Em 1991, o governador de Macau, Carlos Melancia, indicado pelo vencedor das presidenciais, teve problemas com a Justiça. Corrupção. Quem foi o advogado? O representante da "direita", voilà!
Em 1995 a antiga ministra do PSD, Leonor Beleza, designada futura líder sabe-se lá de quê, foi pronunciada por um juiz de instrução da prática de crimes de homicídio doloso. Quem foi o advogado de defesa da dita? O nosso homem do trio de los dos, voilà!
Expresso revista de 1 de Novembro de 1996:
Aproveitou entretanto todas as entrevistas generosamente concedidas pelos media do sistema da bancarrota, para destilar o ódio particular às instituições judiciárias, particularmente ao MºPº. Proença, nunca o escondeu, preferia um MºPº à maneira do Estado Novo. Era bem mais seguro para os interesses que representa, como se vê agora no caso de Angola...
E por isso mesmo, em 1999 já destilava as habituais catilinárias, desta vez contra o então PGR Cunha Rodrigues ( houve apenas um PGR que agradou a Proença: o seu amigo Pinto Monteiro...).
Expresso de 27 Março 1999:
E actualmente, por onde anda Proença? Ora, ora. Depois de defender José Sócrates dos ataques soezes que lhe fizeram, a esse paladino da transparência pessoal e governativa, anda agora a acompanhar o presidente do BES, Salgado de sua graça, nas deambulações angolanas por causa da maldita Escom que ainda os vai desgraçar...
Como já se escreveu por aqui, citanto o abruti:
Proença de Carvalho é um exemplo típico: advogado de José Sócrates, presidente do Conselho de Curadores da Fundação Champalimaud, presidente do Conselho de Administração da Zon Multimedia, membro da Comissão de Vencimentos do BES – um interessante cargo -, “chairman” da Cimpor, ao todo, só no mundo empresarial, 27 cargos. Proença de Carvalho, como muitos outros neste universo de “sempre os mesmos”, não é “dono”, mas amigo dos “donos”.

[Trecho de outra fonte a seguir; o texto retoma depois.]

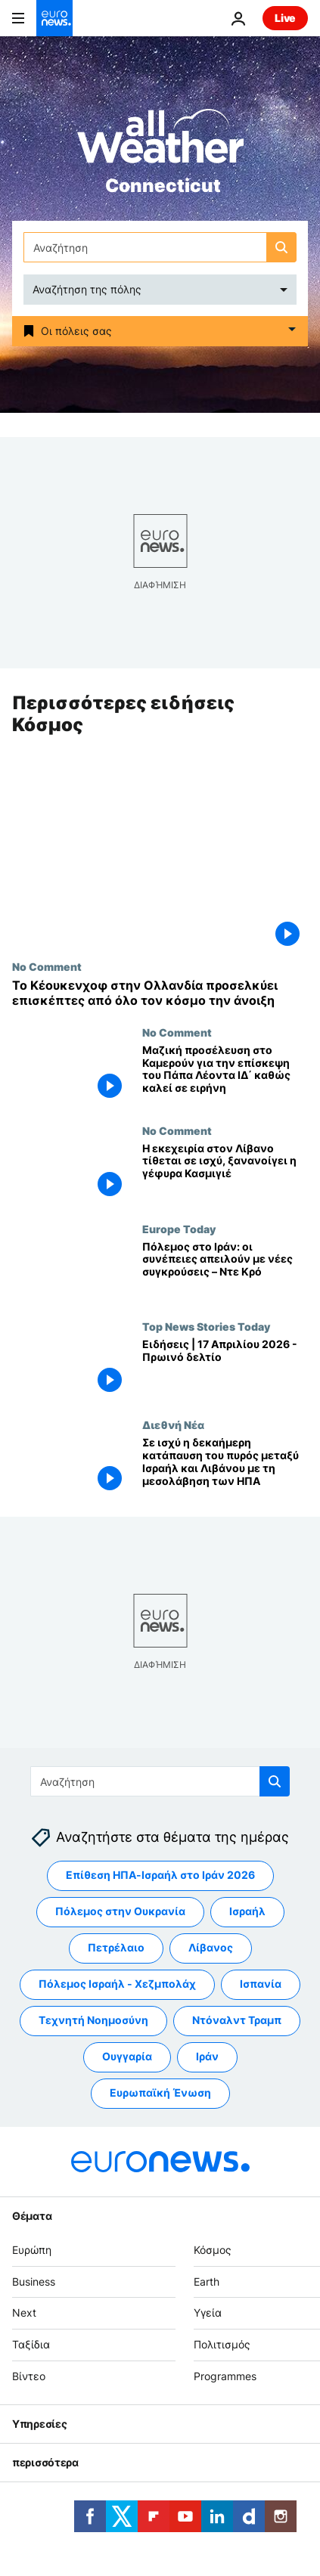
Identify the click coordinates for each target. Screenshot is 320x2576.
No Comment (47, 967)
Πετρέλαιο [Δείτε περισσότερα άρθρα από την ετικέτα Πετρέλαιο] (116, 1948)
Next (24, 2313)
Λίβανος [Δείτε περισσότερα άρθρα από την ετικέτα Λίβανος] (210, 1948)
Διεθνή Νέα (173, 1425)
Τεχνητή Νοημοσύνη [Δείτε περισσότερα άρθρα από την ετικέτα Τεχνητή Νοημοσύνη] (93, 2020)
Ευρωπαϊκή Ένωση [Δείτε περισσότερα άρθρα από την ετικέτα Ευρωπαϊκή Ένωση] (160, 2093)
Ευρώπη (31, 2249)
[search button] (281, 247)
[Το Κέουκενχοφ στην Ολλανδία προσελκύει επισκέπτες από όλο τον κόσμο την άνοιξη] (160, 993)
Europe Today (179, 1229)
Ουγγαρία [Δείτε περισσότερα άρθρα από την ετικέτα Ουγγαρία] (127, 2057)
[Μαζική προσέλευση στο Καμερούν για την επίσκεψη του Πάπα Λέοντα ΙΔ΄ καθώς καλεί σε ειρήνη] (225, 1075)
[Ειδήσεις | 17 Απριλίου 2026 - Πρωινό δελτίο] (225, 1370)
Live (285, 17)
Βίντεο (28, 2376)
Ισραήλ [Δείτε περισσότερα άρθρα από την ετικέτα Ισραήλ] (247, 1911)
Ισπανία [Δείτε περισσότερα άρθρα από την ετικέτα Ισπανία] (260, 1984)
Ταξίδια (31, 2345)
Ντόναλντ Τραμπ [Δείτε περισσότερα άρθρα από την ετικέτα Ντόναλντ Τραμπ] (236, 2020)
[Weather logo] (160, 141)
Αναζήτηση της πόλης (87, 289)
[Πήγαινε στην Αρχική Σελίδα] (54, 18)
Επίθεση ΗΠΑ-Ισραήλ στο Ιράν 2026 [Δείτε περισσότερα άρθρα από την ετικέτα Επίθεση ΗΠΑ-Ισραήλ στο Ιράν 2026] (160, 1875)
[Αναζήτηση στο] (160, 247)
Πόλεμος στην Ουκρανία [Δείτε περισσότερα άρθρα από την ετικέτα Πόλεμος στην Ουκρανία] (120, 1911)
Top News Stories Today (206, 1327)
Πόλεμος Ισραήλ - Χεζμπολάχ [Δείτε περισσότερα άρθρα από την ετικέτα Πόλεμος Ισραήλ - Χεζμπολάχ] (117, 1984)
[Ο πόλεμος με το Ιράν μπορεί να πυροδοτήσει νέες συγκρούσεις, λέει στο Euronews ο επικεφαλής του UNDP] (225, 1272)
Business (33, 2281)
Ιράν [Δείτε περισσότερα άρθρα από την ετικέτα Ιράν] (207, 2057)
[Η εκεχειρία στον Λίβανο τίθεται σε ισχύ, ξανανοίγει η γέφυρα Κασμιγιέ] (225, 1173)
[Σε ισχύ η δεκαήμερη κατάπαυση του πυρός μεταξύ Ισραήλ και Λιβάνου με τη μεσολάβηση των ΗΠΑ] (225, 1468)
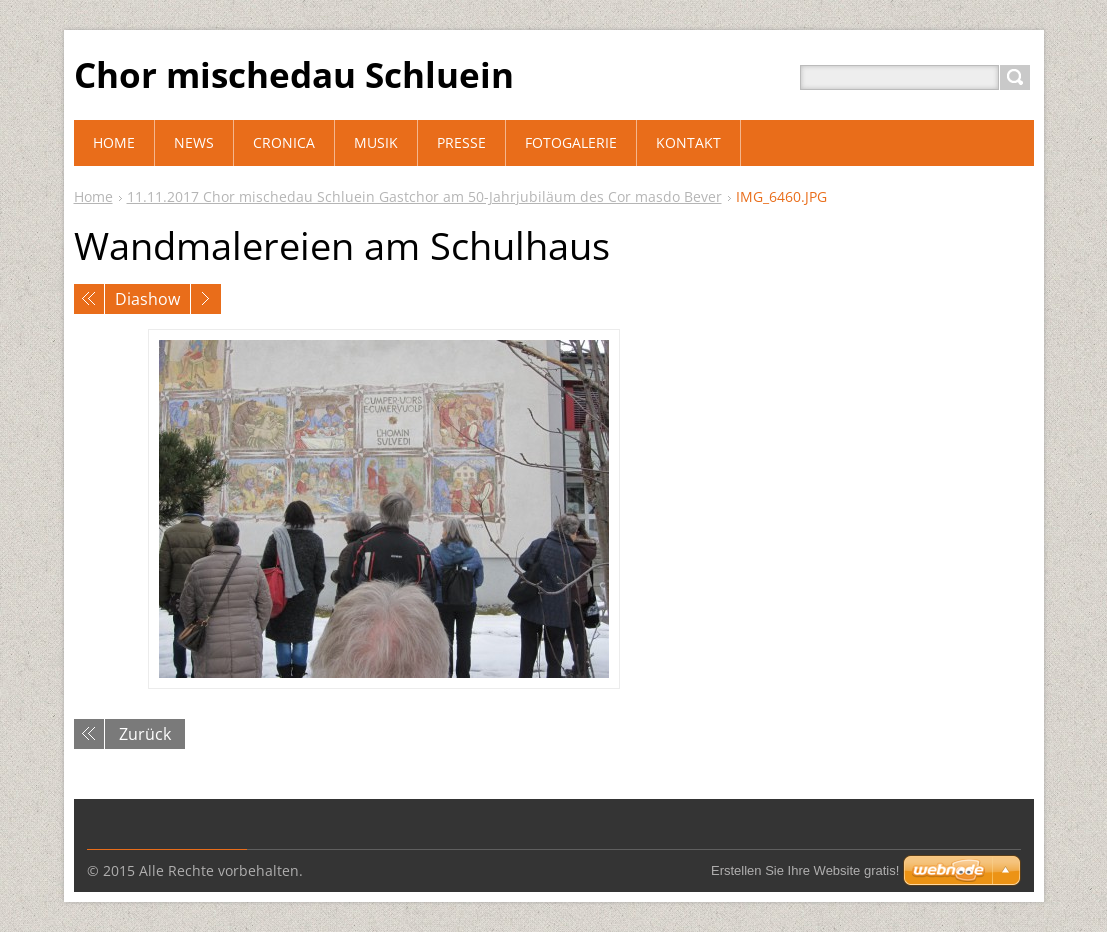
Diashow (147, 299)
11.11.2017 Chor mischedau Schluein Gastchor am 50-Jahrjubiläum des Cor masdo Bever (424, 196)
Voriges (89, 299)
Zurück (145, 734)
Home (93, 196)
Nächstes (206, 299)
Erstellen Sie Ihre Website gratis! (805, 870)
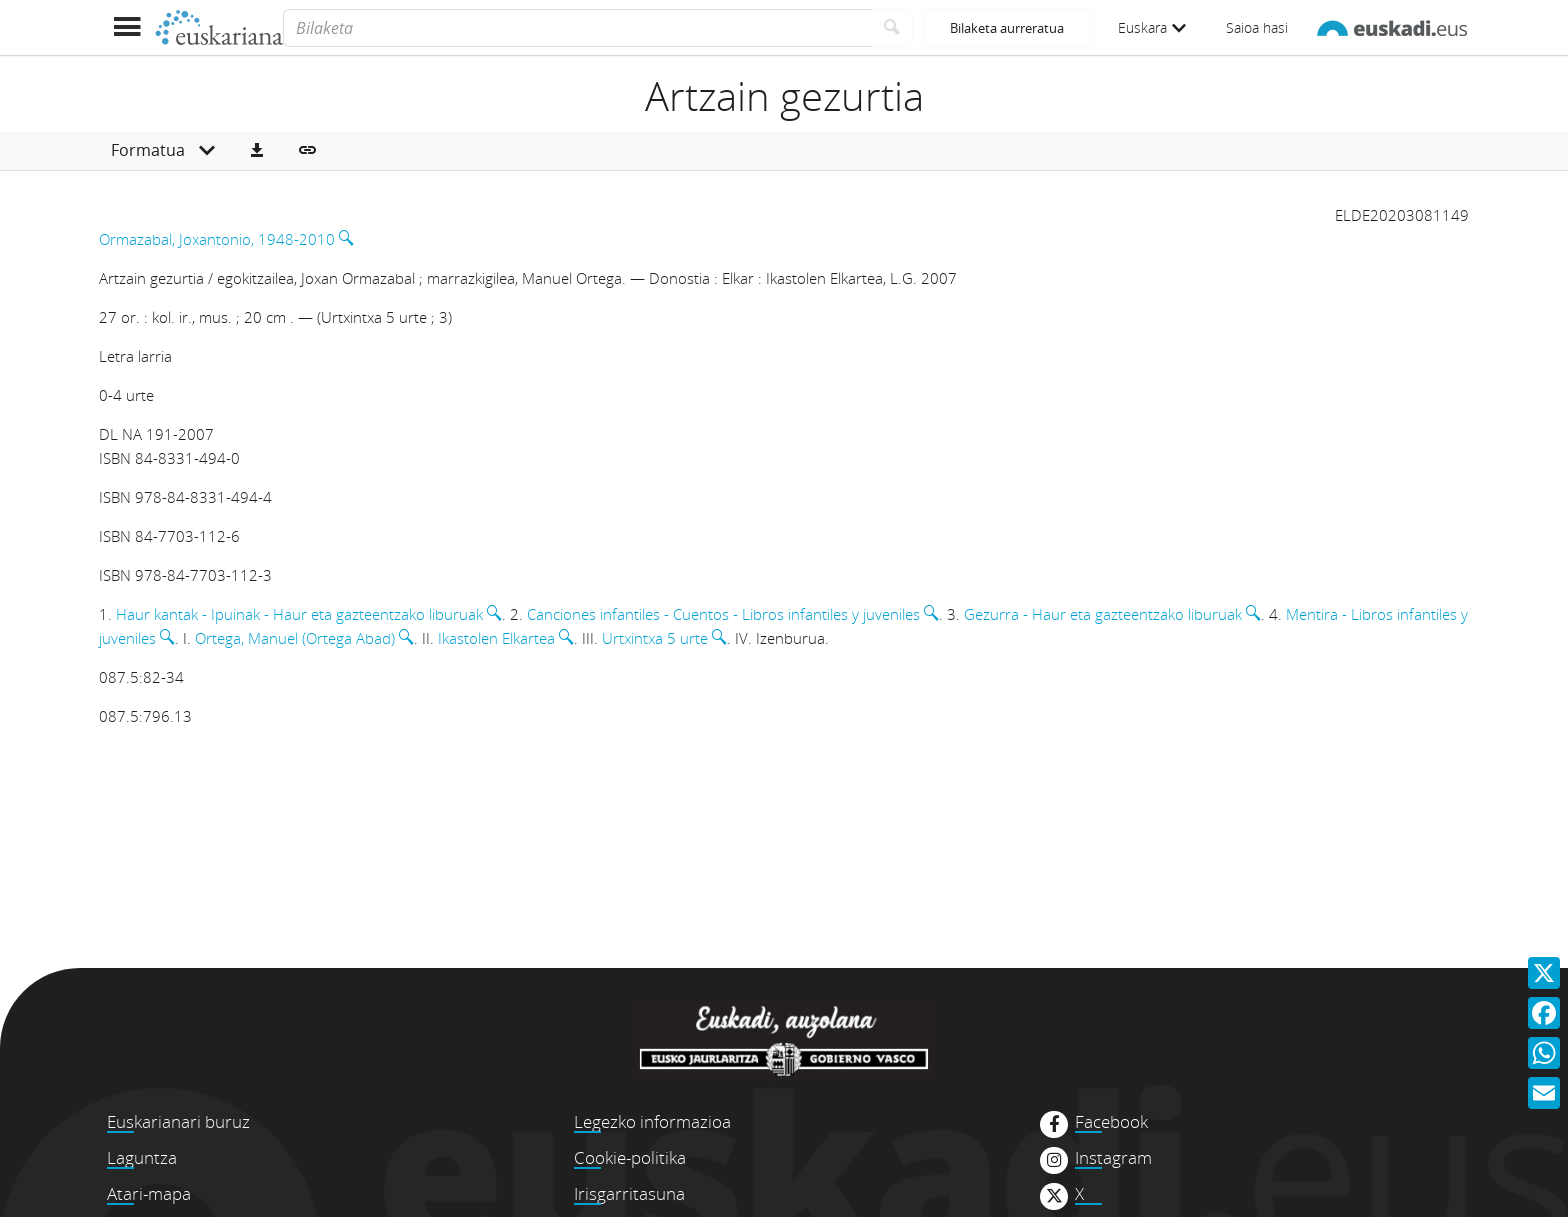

Competência? Nalguns casos sim, noutros não. Mas não é a competência o critério fundamental. É a confiança. Estes são confiáveis, são dos “nossos”, são dos “mesmos”. Já foram testados mil e uma vezes, no governo, na banca, na advocacia de negócios, no comentário político nos media, e mostraram que estão lá para defender sem hesitações, os “nossos” interesses. Confiança é a palavra chave nos “sempre os mesmos”.
Proença de Carvalho pode dizer-se que será um dos indivíduos mais qualificados em Portugal para explicar como é que sofremos três bancarrotas em menos de 40 anos. Por uma razão simples: esteve em todas elas, como figura proeminente, parda por vezes, mas sempre presente. E aproveitou bem o regime que as produziu. Seria interessante que alguém revelasse o seu património...
CODA: Este indivíduo mai-lo seu apoderado da época, candidato a presidente da República, seriam os putativos representantes da "direita". Havia outro, ainda. Um certo José Miguel Júdice que até teria sido de extrema-direita, cultor de um tal Primo de Rivera. Veja-se bem a pinderiquice intelectual desta gente. Bastou que os ventos de mudança de regime passassem a soprar um pouco mais a levante, para se postarem a jeito de aproveitarem a maré.
Cedo mudaram para o centro e daí para a esquerda e até se aproximaram do PS, o tal que se diz de esquerda e que teve um esquerdista notório como Sócrates, que todos aqueles louvaram como um grande estadista português.
Lembrar isto é tão deprimente quanto lembrar as bancarrotas que nos provocaram. Até quando esta gente mandará em Portugal?